Mayo, 2021
En el video Niño en caja (2008), Isaac Olvera y Leo Marz acompañan a un niño de tres años hacia una caja de cartón de más o menos sus mismas dimensiones, le entregan algunos plumones y lo encierran dentro de ella. La pieza podría parecer un juego inocente de no ser porque, después de un conveniente corte de la toma, proceden a golpear y arrojar la caja energéticamente por el espacio de exhibición. Entre jadeos, risas y patadas, uno de los artistas le grita: ¡dibuja! Después de un par de minutos, cuando el cansancio les hace abandonar el objeto de sus esfuerzos y tras otro oportuno corte, el pequeño prisionero empuja las tapas de su contenedor para salir sonriendo, como si hubiera nacido de nuevo y sin ninguna marca de violencia, a recibir el aplauso de la audiencia.

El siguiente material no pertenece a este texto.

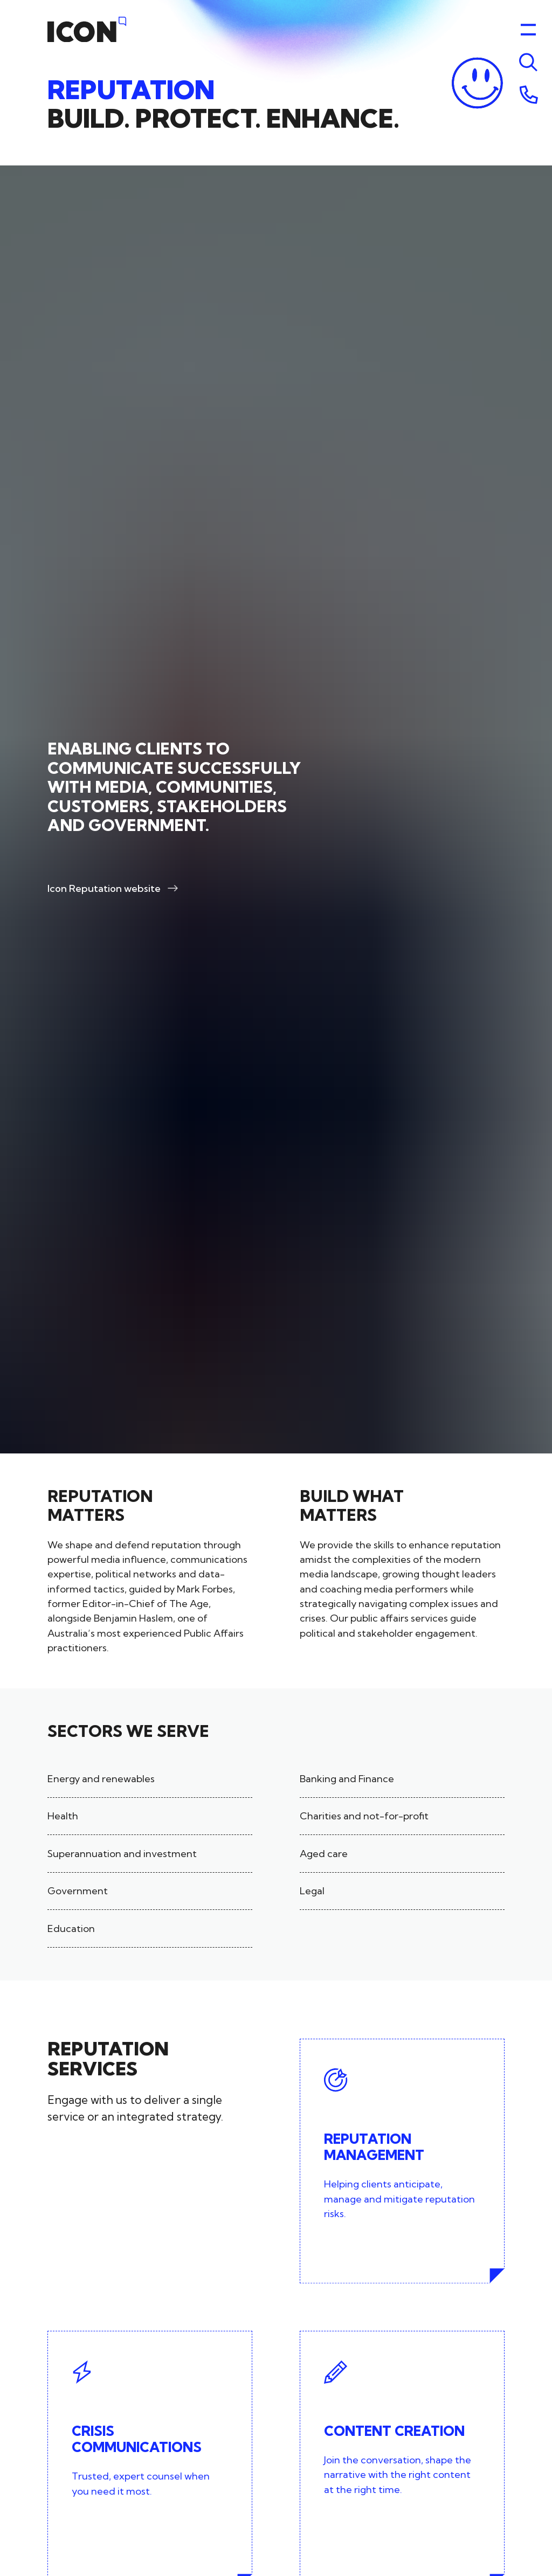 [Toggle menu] (528, 62)
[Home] (87, 30)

Durante la infancia, la oportunidad de imaginar está determinada por la capacidad para delimitar espacios de libertad creativa. Para ejercer la fantasía sin miedo a que sea interrumpida por enemigos realistas, encerrarse podría parecer la mejor opción. Pero, ¿qué pasa cuando la imaginación se convierte en una exigencia del sistema que demanda sujetos creativos y productivos? O por decirlo de otra manera, ¿qué pasa cuando el arte se convierte en un trabajo? Niño en caja sirve para señalar, con cierto sentido del humor, algunos de los mitos que hermanan la niñez con la práctica artística. A través de una imagen moralmente dudosa, se aborda la tiranía de la industria creativa que exige formas nuevas y dinamizadas, al mismo tiempo que se subraya la tendencia a creer que los artistas son espíritus solitarios que solo necesitan de estudios y materiales para producir.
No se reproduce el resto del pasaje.